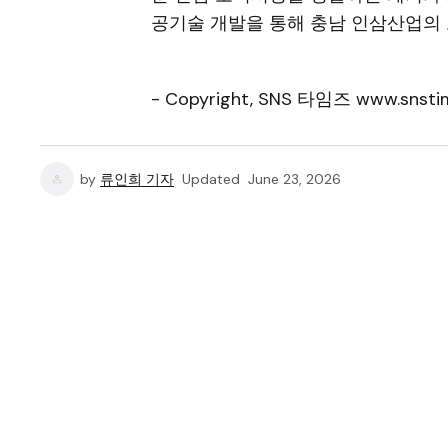
공기술 개발을 통해 충남 인삼산업의
- Copyright, SNS 타임즈 www.snstim
by
류인희 기자
Updated
June 23, 2026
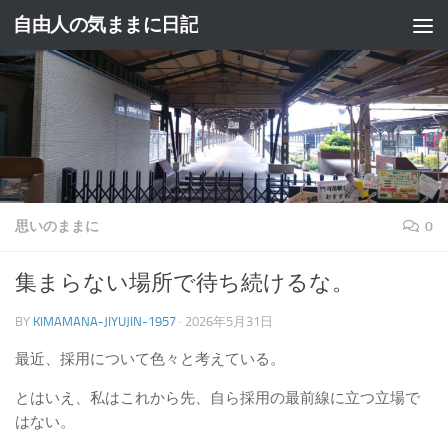
自由人の気ままに日記
コンテンツへスキップ
思いのままに
0
集まらない場所で待ち続けるな。
BY
KIMAMANA-JIYUJIN-1957
·
2026年5月31日
最近、採用について色々と考えている。
とはいえ、私はこれから先、自ら採用の最前線に立つ立場で
はない。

_Exercise goal:_
Omit every picture while printing the data word for word.

_Task output:_
공기술 개발을 통해 충남 인삼산업의
- Copyright, SNS 타임즈 www.snstim
by
류인희 기자
Updated
June 23, 2026
自由人の気ままに日記
コンテンツへスキップ
思いのままに
0
集まらない場所で待ち続けるな。
BY
KIMAMANA-JIYUJIN-1957
·
2026年5月31日
最近、採用について色々と考えている。
とはいえ、私はこれから先、自ら採用の最前線に立つ立場で
はない。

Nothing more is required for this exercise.